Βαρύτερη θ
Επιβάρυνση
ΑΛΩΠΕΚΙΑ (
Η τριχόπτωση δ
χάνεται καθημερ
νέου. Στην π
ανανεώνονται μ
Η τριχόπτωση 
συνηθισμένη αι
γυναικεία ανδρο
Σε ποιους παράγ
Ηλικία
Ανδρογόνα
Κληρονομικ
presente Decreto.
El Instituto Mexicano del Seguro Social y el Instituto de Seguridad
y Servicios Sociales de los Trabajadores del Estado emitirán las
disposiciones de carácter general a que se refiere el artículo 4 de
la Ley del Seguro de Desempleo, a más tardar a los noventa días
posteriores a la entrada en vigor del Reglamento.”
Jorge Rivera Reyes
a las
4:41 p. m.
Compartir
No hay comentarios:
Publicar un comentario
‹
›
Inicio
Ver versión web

...

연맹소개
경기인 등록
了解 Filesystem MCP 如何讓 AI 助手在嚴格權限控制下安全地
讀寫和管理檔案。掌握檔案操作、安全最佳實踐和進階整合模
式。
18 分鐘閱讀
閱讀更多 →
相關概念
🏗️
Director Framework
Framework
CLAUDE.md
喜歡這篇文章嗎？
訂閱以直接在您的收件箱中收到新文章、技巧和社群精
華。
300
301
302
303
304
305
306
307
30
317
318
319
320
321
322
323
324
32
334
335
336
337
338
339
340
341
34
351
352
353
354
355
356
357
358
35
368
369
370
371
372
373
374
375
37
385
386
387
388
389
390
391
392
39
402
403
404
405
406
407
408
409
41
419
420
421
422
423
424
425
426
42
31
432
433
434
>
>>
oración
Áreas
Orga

YOUR TASK:
Please report how many lines in the records above contain the word "Seguro", and give nothing but the number.

ANSWER TO THE PROBLEM:
2